Invece no: le Fiamme Gialle erano lì per un’udienza col pontefice, che li ha rabboniti sulla bontà del loro operato. “Il fisco viene visto come un ‘mettere le mani in tasca alle persone’”, ha detto Bergoglio. “In realtà, la tassazione è segno di legalità e giustizia. Deve favorire la redistribuzione delle ricchezze. Tutelando la dignità dei poveri e degli ultimi, che rischiano sempre di finire schiacciati dai potenti. Il fisco, quando è giusto, è in funzione del bene comune”.

Facile parlare di tasse italiane dal Vaticano

Ora, va tutto bene. Però Bergoglio prima di convocare Ruffini&friends avrebbe dovuto forse dare un’occhiatina al sistema fiscale italiano. Perché c’è molto poco di “giusto” nel versare allo Stato un obolo (non quello di San Pietro) che viaggia intorno al 50% di ciò che si produce.

Il tutto, peraltro, senza ottenere indietro quasi nulla. Servizi, sanità, sicurezza, trasporto pubblico: niente in Italia è all’altezza del prelievo annuale sul reddito. Pensate ai bus romani che prendono fuoco. Oppure alle liste di attesa negli ospedali. O ancora al fatto che, a inizio pandemia, l’Italia s’è scoperta avere pochi posti letto in terapia intensiva, molti meno – per milione di abitanti – di quelli che invece la Germania aveva previsto per i suoi cittadini.

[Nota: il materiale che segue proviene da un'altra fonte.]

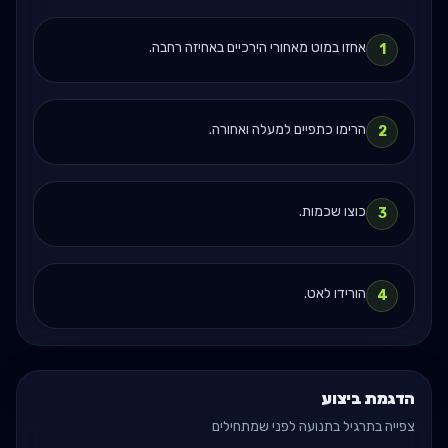
אחזו במוט מאחורי הירכיים באחיזה רחבה.
1
הרימו כתפיים למעלה ואחורה.
2
כוצו שכמות.
3
הורידו לאט.
4
הדגמת ביצוע
צפייה בתרגיל בתנועה לפני שמתחילים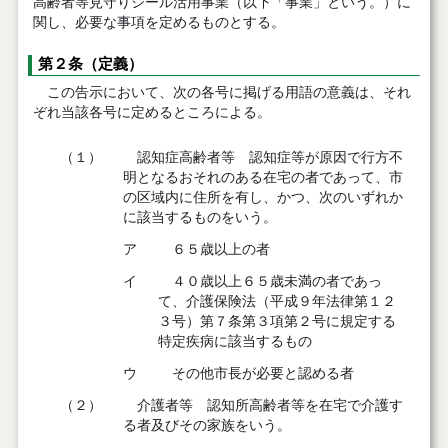
高齢者等見守りシール活用事業（以下「事業」という。）に
関し、必要な事項を定めるものとする。
第２条（定義）
この告示において、次の各号に掲げる用語の意義は、それ
ぞれ当該各号に定めるところによる。
（１）
認知症高齢者等 認知症等が原因で行方不
明となるおそれのある在宅の者であって、市
の区域内に住所を有し、かつ、次のいずれか
に該当するものをいう。
ア
６５歳以上の者
イ
４０歳以上６５歳未満の者であっ
て、介護保険法（平成９年法律第１２
３号）第７条第３項第２号に規定する
特定疾病に該当するもの
ウ
その他市長が必要と認める者
（２）
介護者等 認知所高齢者等を在宅で介護す
る者及びその家族をいう。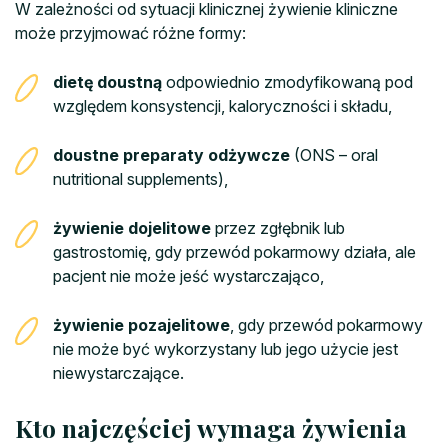
W zależności od sytuacji klinicznej żywienie kliniczne
może przyjmować różne formy:
dietę doustną
odpowiednio zmodyfikowaną pod
względem konsystencji, kaloryczności i składu,
doustne preparaty odżywcze
(ONS – oral
nutritional supplements),
żywienie dojelitowe
przez zgłębnik lub
gastrostomię, gdy przewód pokarmowy działa, ale
pacjent nie może jeść wystarczająco,
żywienie pozajelitowe
, gdy przewód pokarmowy
nie może być wykorzystany lub jego użycie jest
niewystarczające.
Kto najczęściej wymaga żywienia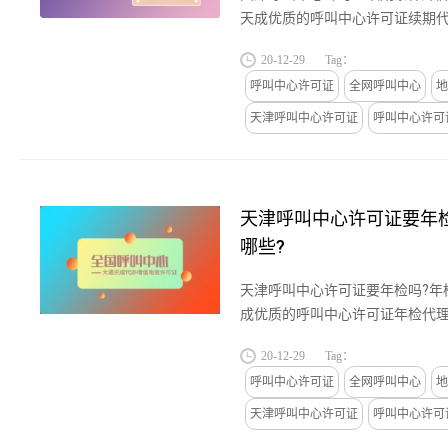
天成优质的呼叫中心许可证续期代
广州上海等中小企业提供呼叫中心
20-12-29
Tag：
关于天津呼叫中心许可证续期...
呼叫中心许可证
全网呼叫中心
地
天津呼叫中心许可证
呼叫中心许可
天津呼叫中心许可证要年
哪些?
天津呼叫中心许可证要年检吗?年
成优质的呼叫中心许可证年检代理
州上海等中小企业提供呼叫中心许
20-12-29
Tag：
于天津呼叫中心许可证要年检...
呼叫中心许可证
全网呼叫中心
地
天津呼叫中心许可证
呼叫中心许可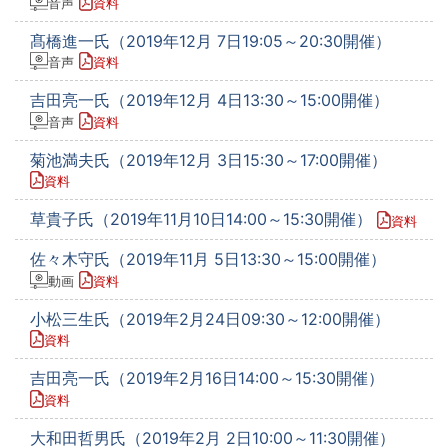
音声
資料
髙橋進一氏（2019年12月 7日19:05～20:30開催）
音声
資料
吉田亮一氏（2019年12月 4日13:30～15:00開催）
音声
資料
菊池満夫氏（2019年12月 3日15:30～17:00開催）
資料
草貴子氏（2019年11月10日14:00～15:30開催）
資料
佐々木守氏（2019年11月 5日13:30～15:00開催）
動画
資料
小松三生氏（2019年2月24日09:30～12:00開催）
資料
吉田亮一氏（2019年2月16日14:00～15:30開催）
資料
大和田哲男氏（2019年2月 2日10:00～11:30開催）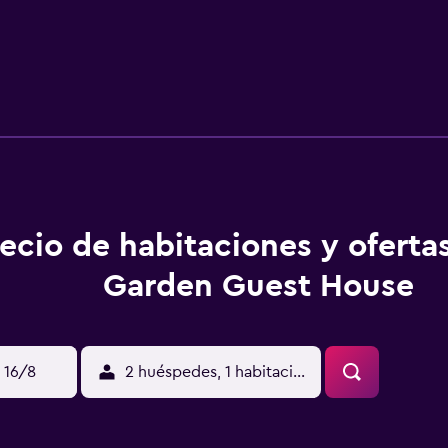
ecio de habitaciones y oferta
Garden Guest House
 16/8
2 huéspedes, 1 habitación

E se Bergoglio sapesse che nel 2021 abbiamo speso una larga parte di 8,8 miliardi di euro dei contribuenti per tenere sul divano giovani baldanzosi col reddito di cittadinanza, beh: forse più che di “redistribuzione delle ricchezze” avrebbe parlato di furto aggravato.

A cosa servono le nostre tasse?

Il fisco è spesso percepito in modo negativo se non si capisce dove e come viene speso il denaro pubblico”, ha ricordato giustamente il Papa. Ed è proprio questo il problema italiano: ovvero l’evidenza che “la raccolta fiscale” non “contribuisce a superare le disuguaglianze. A fare investimenti perché ci sia più lavoro, a garantire una buona sanità e l’istruzione per tutti”. Serve in larga parte solo a cibare un grande mostro statale sempre più vorace. Con risultati mediocri in termini di utilità economica e sociale.

Il fatto è che il Papa, volontariamente o meno non possiamo saperlo, porta avanti una teoria che gode di tanti tifosi. Sostanzialmente un’idea socialista. Ovvero la convinzione che tutte le tasse siano se non proprio belle, almeno utili per garantirci un’esistenza migliore grazie all’apparato pubblico. E più ne raccogli, meglio staranno tutti.

“Il vostro lavoro appare ingrato agli occhi di una società che mette al centro la proprietà privata come bene assoluto – ha detto Francesco agli esattori – e non riesce a subordinarla allo stile della comunione e della condivisione”.

Ecco l’inganno: ci spillano i soldi per “il bene comune”. E se non lo facciamo col sorriso ci accusano pure di essere egoisti, di non guardare “al bene di tutti” e di non apprezzare il senso della “condivisione”. Guardatevi attorno e rispondete: è davvero così? Davvero il prelievo finanzia progetti buoni e giusti? Ne elenchiamo alcuni, i più recenti: le mascherine fallate, i banchi a rotelle, il bonus monopattini. Erano soldi ben investiti?

Ci sia concesso di non apprezzare che i nostri guadagni finiscano in simili scemenze. Perché il denaro sarà anche lo sterco del diavolo. Ma non preferiamo tenerlo in tasca che affidarlo a chi – con ogni probabilità – lo spenderà male.